Saved entries:
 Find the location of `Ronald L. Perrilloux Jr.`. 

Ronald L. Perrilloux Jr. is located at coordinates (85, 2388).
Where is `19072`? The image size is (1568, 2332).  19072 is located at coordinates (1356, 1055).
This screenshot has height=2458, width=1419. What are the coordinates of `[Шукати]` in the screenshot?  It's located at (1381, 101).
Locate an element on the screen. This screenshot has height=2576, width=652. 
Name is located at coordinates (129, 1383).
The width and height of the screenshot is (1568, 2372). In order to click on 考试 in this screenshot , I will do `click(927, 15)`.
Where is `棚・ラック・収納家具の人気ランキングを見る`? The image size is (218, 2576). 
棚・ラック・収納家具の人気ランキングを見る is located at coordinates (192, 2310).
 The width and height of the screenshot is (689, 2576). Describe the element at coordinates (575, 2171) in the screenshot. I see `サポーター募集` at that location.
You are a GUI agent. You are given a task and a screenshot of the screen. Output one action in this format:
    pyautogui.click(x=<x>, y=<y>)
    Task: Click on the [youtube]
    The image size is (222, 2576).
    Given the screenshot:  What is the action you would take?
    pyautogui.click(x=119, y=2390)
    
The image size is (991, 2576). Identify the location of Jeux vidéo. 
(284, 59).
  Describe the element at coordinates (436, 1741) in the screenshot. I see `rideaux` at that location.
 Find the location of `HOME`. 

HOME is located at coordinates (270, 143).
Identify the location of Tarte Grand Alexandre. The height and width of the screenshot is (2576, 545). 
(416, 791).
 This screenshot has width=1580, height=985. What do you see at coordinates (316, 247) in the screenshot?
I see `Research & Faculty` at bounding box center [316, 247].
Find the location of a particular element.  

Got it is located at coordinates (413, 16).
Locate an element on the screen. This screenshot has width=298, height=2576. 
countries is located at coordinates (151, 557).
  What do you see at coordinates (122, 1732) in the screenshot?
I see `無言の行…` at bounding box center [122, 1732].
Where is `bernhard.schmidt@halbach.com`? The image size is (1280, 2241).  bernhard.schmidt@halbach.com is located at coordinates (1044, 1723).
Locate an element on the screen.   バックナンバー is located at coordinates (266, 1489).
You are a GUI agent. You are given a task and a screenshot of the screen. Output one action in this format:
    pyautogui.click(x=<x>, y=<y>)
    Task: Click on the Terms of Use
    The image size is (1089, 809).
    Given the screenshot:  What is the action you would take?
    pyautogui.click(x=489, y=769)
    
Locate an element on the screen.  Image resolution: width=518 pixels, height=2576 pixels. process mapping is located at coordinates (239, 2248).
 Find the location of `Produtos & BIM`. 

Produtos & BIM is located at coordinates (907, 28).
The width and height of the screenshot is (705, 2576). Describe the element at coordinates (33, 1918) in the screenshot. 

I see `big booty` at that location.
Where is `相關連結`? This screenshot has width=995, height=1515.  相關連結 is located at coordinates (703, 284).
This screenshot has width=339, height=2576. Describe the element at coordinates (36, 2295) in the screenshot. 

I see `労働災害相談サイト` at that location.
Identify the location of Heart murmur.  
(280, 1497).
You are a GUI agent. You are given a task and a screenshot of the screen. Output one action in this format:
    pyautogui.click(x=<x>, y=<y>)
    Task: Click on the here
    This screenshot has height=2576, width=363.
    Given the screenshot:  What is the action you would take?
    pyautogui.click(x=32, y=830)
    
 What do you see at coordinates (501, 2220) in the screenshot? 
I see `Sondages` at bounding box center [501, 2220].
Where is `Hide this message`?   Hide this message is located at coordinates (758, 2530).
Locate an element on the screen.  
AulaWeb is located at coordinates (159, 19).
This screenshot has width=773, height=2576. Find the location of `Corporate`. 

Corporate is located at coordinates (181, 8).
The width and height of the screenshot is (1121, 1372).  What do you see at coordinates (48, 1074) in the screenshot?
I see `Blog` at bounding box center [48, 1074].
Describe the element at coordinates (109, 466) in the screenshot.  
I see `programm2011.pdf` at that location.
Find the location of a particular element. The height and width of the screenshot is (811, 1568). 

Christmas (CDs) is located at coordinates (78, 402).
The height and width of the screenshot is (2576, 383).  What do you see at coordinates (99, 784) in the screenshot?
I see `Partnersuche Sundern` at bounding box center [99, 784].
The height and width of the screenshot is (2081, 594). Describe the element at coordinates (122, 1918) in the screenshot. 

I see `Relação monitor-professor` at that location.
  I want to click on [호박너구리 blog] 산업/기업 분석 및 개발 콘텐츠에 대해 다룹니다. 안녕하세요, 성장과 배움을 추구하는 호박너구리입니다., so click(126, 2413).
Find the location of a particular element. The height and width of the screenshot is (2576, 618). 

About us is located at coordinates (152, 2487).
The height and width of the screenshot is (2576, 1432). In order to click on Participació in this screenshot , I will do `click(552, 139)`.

**To do**
Retype the data precisely.

**Answer area**
 Find the location of `Ronald L. Perrilloux Jr.`. 

Ronald L. Perrilloux Jr. is located at coordinates (85, 2388).
Where is `19072`? The image size is (1568, 2332).  19072 is located at coordinates (1356, 1055).
This screenshot has height=2458, width=1419. What are the coordinates of `[Шукати]` in the screenshot?  It's located at (1381, 101).
Locate an element on the screen. This screenshot has height=2576, width=652. 
Name is located at coordinates (129, 1383).
The width and height of the screenshot is (1568, 2372). In order to click on 考试 in this screenshot , I will do `click(927, 15)`.
Where is `棚・ラック・収納家具の人気ランキングを見る`? The image size is (218, 2576). 
棚・ラック・収納家具の人気ランキングを見る is located at coordinates (192, 2310).
 The width and height of the screenshot is (689, 2576). Describe the element at coordinates (575, 2171) in the screenshot. I see `サポーター募集` at that location.
You are a GUI agent. You are given a task and a screenshot of the screen. Output one action in this format:
    pyautogui.click(x=<x>, y=<y>)
    Task: Click on the [youtube]
    The image size is (222, 2576).
    Given the screenshot:  What is the action you would take?
    pyautogui.click(x=119, y=2390)
    
The image size is (991, 2576). Identify the location of Jeux vidéo. 
(284, 59).
  Describe the element at coordinates (436, 1741) in the screenshot. I see `rideaux` at that location.
 Find the location of `HOME`. 

HOME is located at coordinates (270, 143).
Identify the location of Tarte Grand Alexandre. The height and width of the screenshot is (2576, 545). 
(416, 791).
 This screenshot has width=1580, height=985. What do you see at coordinates (316, 247) in the screenshot?
I see `Research & Faculty` at bounding box center [316, 247].
Find the location of a particular element.  

Got it is located at coordinates (413, 16).
Locate an element on the screen. This screenshot has width=298, height=2576. 
countries is located at coordinates (151, 557).
  What do you see at coordinates (122, 1732) in the screenshot?
I see `無言の行…` at bounding box center [122, 1732].
Where is `bernhard.schmidt@halbach.com`? The image size is (1280, 2241).  bernhard.schmidt@halbach.com is located at coordinates (1044, 1723).
Locate an element on the screen.   バックナンバー is located at coordinates (266, 1489).
You are a GUI agent. You are given a task and a screenshot of the screen. Output one action in this format:
    pyautogui.click(x=<x>, y=<y>)
    Task: Click on the Terms of Use
    The image size is (1089, 809).
    Given the screenshot:  What is the action you would take?
    pyautogui.click(x=489, y=769)
    
Locate an element on the screen.  Image resolution: width=518 pixels, height=2576 pixels. process mapping is located at coordinates (239, 2248).
 Find the location of `Produtos & BIM`. 

Produtos & BIM is located at coordinates (907, 28).
The width and height of the screenshot is (705, 2576). Describe the element at coordinates (33, 1918) in the screenshot. 

I see `big booty` at that location.
Where is `相關連結`? This screenshot has width=995, height=1515.  相關連結 is located at coordinates (703, 284).
This screenshot has width=339, height=2576. Describe the element at coordinates (36, 2295) in the screenshot. 

I see `労働災害相談サイト` at that location.
Identify the location of Heart murmur.  
(280, 1497).
You are a GUI agent. You are given a task and a screenshot of the screen. Output one action in this format:
    pyautogui.click(x=<x>, y=<y>)
    Task: Click on the here
    This screenshot has height=2576, width=363.
    Given the screenshot:  What is the action you would take?
    pyautogui.click(x=32, y=830)
    
 What do you see at coordinates (501, 2220) in the screenshot? 
I see `Sondages` at bounding box center [501, 2220].
Where is `Hide this message`?   Hide this message is located at coordinates (758, 2530).
Locate an element on the screen.  
AulaWeb is located at coordinates (159, 19).
This screenshot has width=773, height=2576. Find the location of `Corporate`. 

Corporate is located at coordinates (181, 8).
The width and height of the screenshot is (1121, 1372).  What do you see at coordinates (48, 1074) in the screenshot?
I see `Blog` at bounding box center [48, 1074].
Describe the element at coordinates (109, 466) in the screenshot.  
I see `programm2011.pdf` at that location.
Find the location of a particular element. The height and width of the screenshot is (811, 1568). 

Christmas (CDs) is located at coordinates (78, 402).
The height and width of the screenshot is (2576, 383).  What do you see at coordinates (99, 784) in the screenshot?
I see `Partnersuche Sundern` at bounding box center [99, 784].
The height and width of the screenshot is (2081, 594). Describe the element at coordinates (122, 1918) in the screenshot. 

I see `Relação monitor-professor` at that location.
  I want to click on [호박너구리 blog] 산업/기업 분석 및 개발 콘텐츠에 대해 다룹니다. 안녕하세요, 성장과 배움을 추구하는 호박너구리입니다., so click(126, 2413).
Find the location of a particular element. The height and width of the screenshot is (2576, 618). 

About us is located at coordinates (152, 2487).
The height and width of the screenshot is (2576, 1432). In order to click on Participació in this screenshot , I will do `click(552, 139)`.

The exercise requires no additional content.